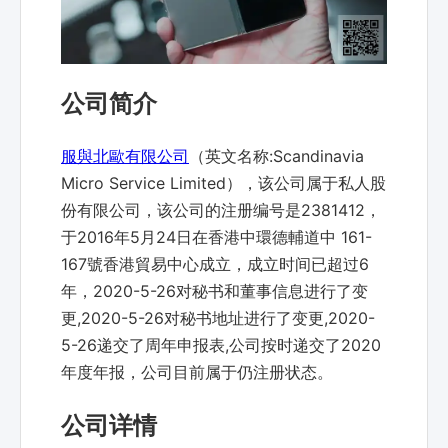
公司简介
服與北歐有限公司
（英文名称:Scandinavia
Micro Service Limited），该公司属于私人股
份有限公司，该公司的注册编号是2381412，
于2016年5月24日在香港中環德輔道中 161-
167號香港貿易中心成立，成立时间已超过6
年，2020-5-26对秘书和董事信息进行了变
更,2020-5-26对秘书地址进行了变更,2020-
5-26递交了周年申报表,公司按时递交了2020
年度年报，公司目前属于仍注册状态。
公司详情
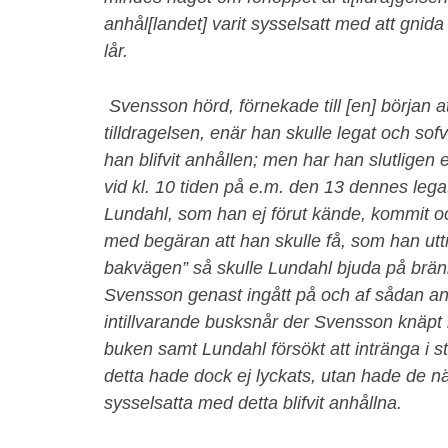
anhål[landet] varit sysselsatt med att gni
lår.
Svensson hörd, förnekade till [en] början
tilldragelsen, enär han skulle legat och sof
han blifvit anhållen; men har han slutligen 
vid kl. 10 tiden på e.m. den 13 dennes leg
Lundahl, som han ej förut kände, kommit o
med begäran att han skulle få, som han uttr
bakvägen” så skulle Lundahl bjuda på brän
Svensson genast ingått på och af sådan anle
intillvarande busksnår der Svensson knäpt 
buken samt Lundahl försökt att intränga i
detta hade dock ej lyckats, utan hade de n
sysselsatta med detta blifvit anhållna.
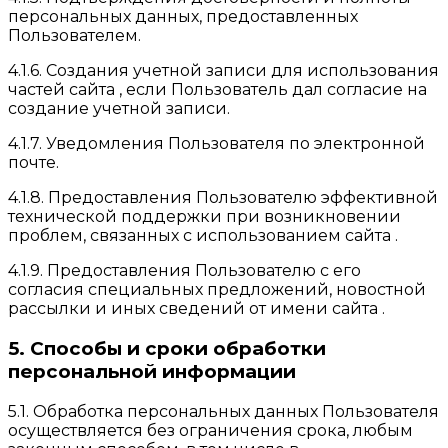
персональных данных, предоставленных
Пользователем.
4.1.6. Создания учетной записи для использования
частей сайта , если Пользователь дал согласие на
создание учетной записи.
4.1.7. Уведомления Пользователя по электронной
почте.
4.1.8. Предоставления Пользователю эффективной
технической поддержки при возникновении
проблем, связанных с использованием сайта .
4.1.9. Предоставления Пользователю с его
согласия специальных предложений, новостной
рассылки и иных сведений от имени сайта .
5. Способы и сроки обработки
персональной информации
5.1. Обработка персональных данных Пользователя
осуществляется без ограничения срока, любым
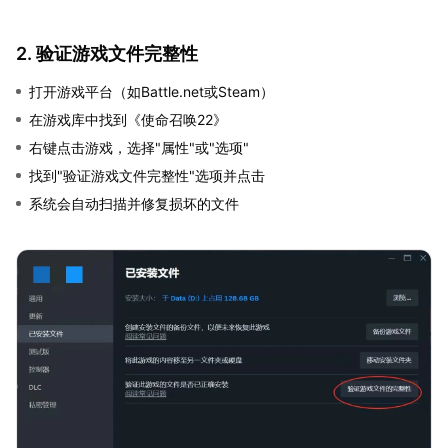
2. 验证游戏文件完整性
打开游戏平台（如Battle.net或Steam）
在游戏库中找到《使命召唤22》
右键点击游戏，选择"属性"或"选项"
找到"验证游戏文件完整性"选项并点击
系统会自动扫描并修复损坏的文件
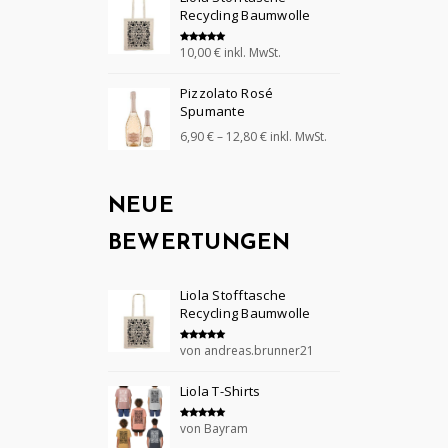
Recycling Baumwolle
10,00
€
inkl. MwSt.
Bewertet mit
5.00
von 5
Pizzolato Rosé
Spumante
6,90
€
–
12,80
€
inkl. MwSt.
NEUE
BEWERTUNGEN
Liola Stofftasche
Recycling Baumwolle
von andreas.brunner21
Bewertet mit
5
von 5
Liola T-Shirts
von Bayram
Bewertet mit
5
von 5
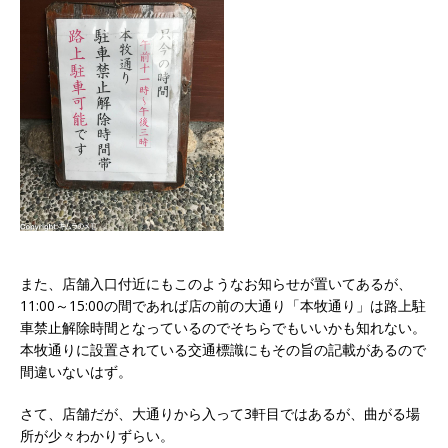
また、店舗入口付近にもこのようなお知らせが置いてあるが、
11:00～15:00の間であれば店の前の大通り「本牧通り」は路上駐
車禁止解除時間となっているのでそちらでもいいかも知れない。
本牧通りに設置されている交通標識にもその旨の記載があるので
間違いないはず。
さて、店舗だが、大通りから入って3軒目ではあるが、曲がる場
所が少々わかりずらい。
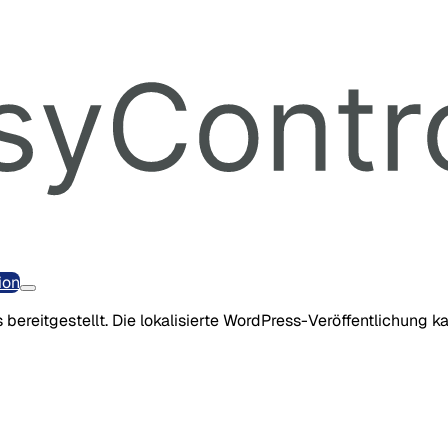
ion
 bereitgestellt. Die lokalisierte WordPress-Veröffentlichung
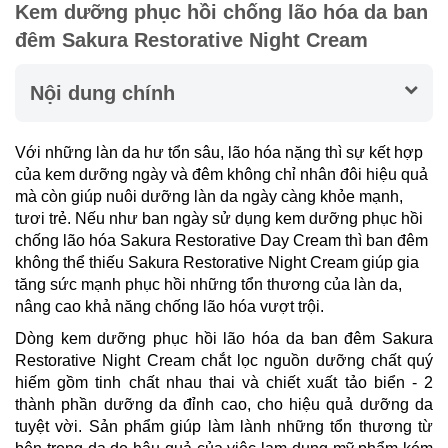
Kem dưỡng phục hồi chống lão hóa da ban
đêm Sakura Restorative Night Cream
Nội dung chính
Với những làn da hư tổn sâu, lão hóa nặng thì sự kết hợp
của kem dưỡng ngày và đêm không chỉ nhân đôi hiệu quả
mà còn giúp nuôi dưỡng làn da ngày càng khỏe mạnh,
tươi trẻ. Nếu như ban ngày sử dụng kem dưỡng phục hồi
chống lão hóa Sakura Restorative Day Cream thì ban đêm
không thể thiếu Sakura Restorative Night Cream giúp gia
tăng sức mạnh phục hồi những tổn thương của làn da,
nâng cao khả năng chống lão hóa vượt trội.
Dòng kem dưỡng phục hồi lão hóa da ban đêm Sakura
Restorative Night Cream chắt lọc nguồn dưỡng chất quý
hiếm gồm tinh chất nhau thai và chiết xuất tảo biển - 2
thành phần dưỡng da đỉnh cao, cho hiệu quả dưỡng da
tuyệt vời. Sản phẩm giúp làm lành những tổn thương từ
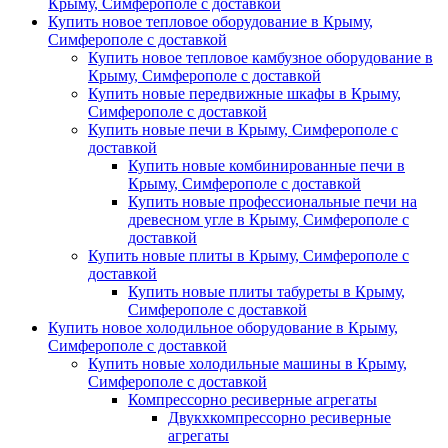
Крыму, Симферополе с доставкой
Купить новое тепловое оборудование в Крыму,
Симферополе с доставкой
Купить новое тепловое камбузное оборудование в
Крыму, Симферополе с доставкой
Купить новые передвижные шкафы в Крыму,
Симферополе с доставкой
Купить новые печи в Крыму, Симферополе с
доставкой
Купить новые комбинированные печи в
Крыму, Симферополе с доставкой
Купить новые профессиональные печи на
древесном угле в Крыму, Симферополе с
доставкой
Купить новые плиты в Крыму, Симферополе с
доставкой
Купить новые плиты табуреты в Крыму,
Симферополе с доставкой
Купить новое холодильное оборудование в Крыму,
Симферополе с доставкой
Купить новые холодильные машины в Крыму,
Симферополе с доставкой
Компрессорно ресиверные агрегаты
Двукхкомпрессорно ресиверные
агрегаты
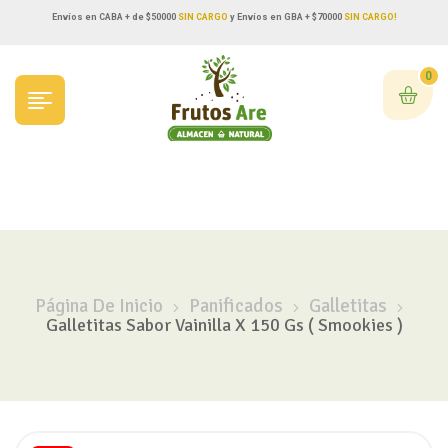
Envíos en CABA + de $50000
SIN CARGO
y Envíos en GBA + $70000
SIN CARGO!
0
Página De Inicio
Panificados
Galletitas
Galletitas Sabor Vainilla X 150 Gs ( Smookies )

********************

Every line between the start of the listing and the line containing "Пользователем.", both ends counted, needs to be printed exactly, minus the pictures.

> _Response area_
公司简介
服與北歐有限公司
（英文名称:Scandinavia
Micro Service Limited），该公司属于私人股
份有限公司，该公司的注册编号是2381412，
于2016年5月24日在香港中環德輔道中 161-
167號香港貿易中心成立，成立时间已超过6
年，2020-5-26对秘书和董事信息进行了变
更,2020-5-26对秘书地址进行了变更,2020-
5-26递交了周年申报表,公司按时递交了2020
年度年报，公司目前属于仍注册状态。
公司详情
anhål[landet] varit sysselsatt med att gni
lår.
Svensson hörd, förnekade till [en] början
tilldragelsen, enär han skulle legat och sof
han blifvit anhållen; men har han slutligen 
vid kl. 10 tiden på e.m. den 13 dennes leg
Lundahl, som han ej förut kände, kommit o
med begäran att han skulle få, som han uttr
bakvägen” så skulle Lundahl bjuda på brän
Svensson genast ingått på och af sådan anle
intillvarande busksnår der Svensson knäpt 
buken samt Lundahl försökt att intränga i
detta hade dock ej lyckats, utan hade de n
sysselsatta med detta blifvit anhållna.
персональных данных, предоставленных
Пользователем.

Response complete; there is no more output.